╔══
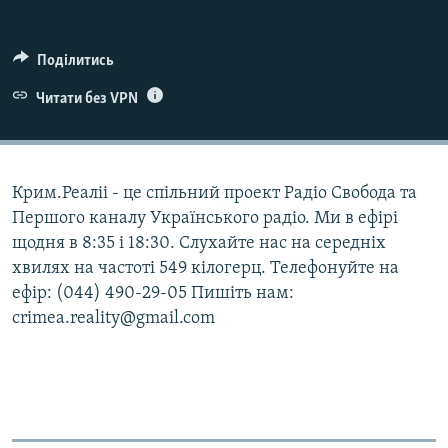
ВІДЕОУРОКИ «ELIFBE»
Русский
СВІДЧЕННЯ ОКУПАЦІЇ
Поділитись
Qırımtatar
УКРАЇНСЬКА ПРОБЛЕМА КРИМУ
Читати без VPN
ДОЛУЧАЙСЯ!
ІНФОГРАФІКА
Крим.Реаліі - це спільний проект Радіо Свобода та
Першого каналу Українського радіо. Ми в ефірі
Усі сайти RFE/RL
щодня в 8:35 і 18:30. Слухайте нас на середніх
хвилях на частоті 549 кілогерц. Телефонуйте на
ефір: (044) 490-29-05 Пишіть нам:
crimea.reality@gmail.com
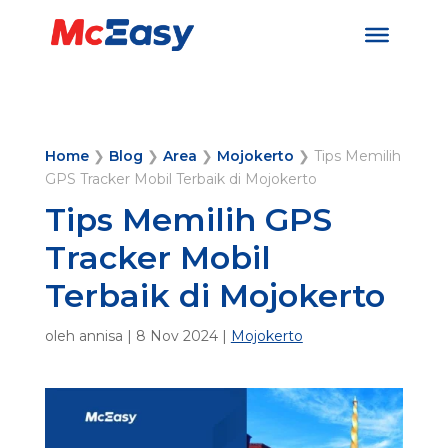
Home
❯
Blog
❯
Area
❯
Mojokerto
❯
Tips Memilih
GPS Tracker Mobil Terbaik di Mojokerto
Tips Memilih GPS
Tracker Mobil
Terbaik di Mojokerto
oleh
annisa
|
8 Nov 2024
|
Mojokerto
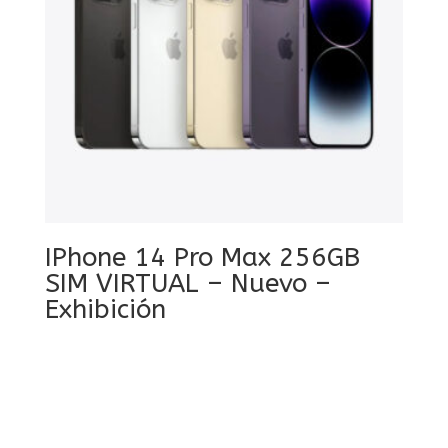
IPhone 14 Pro Max 256GB
SIM VIRTUAL – Nuevo –
Exhibición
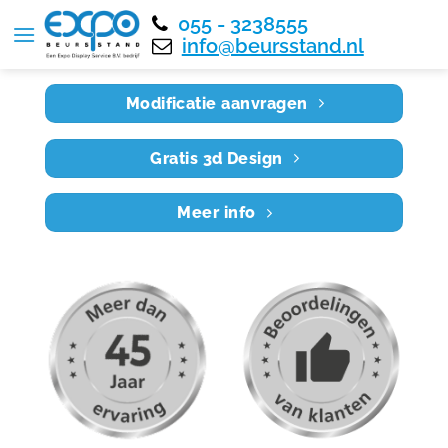
055 - 3238555
Home
RE9X8 010
info@beursstand.nl
Modificatie aanvragen
Gratis 3d Design
Meer info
╚══
Task objective ->
Extract from the data every line where "Tracker" shows up.

The answer ->
GPS Tracker Mobil Terbaik di Mojokerto
Tracker Mobil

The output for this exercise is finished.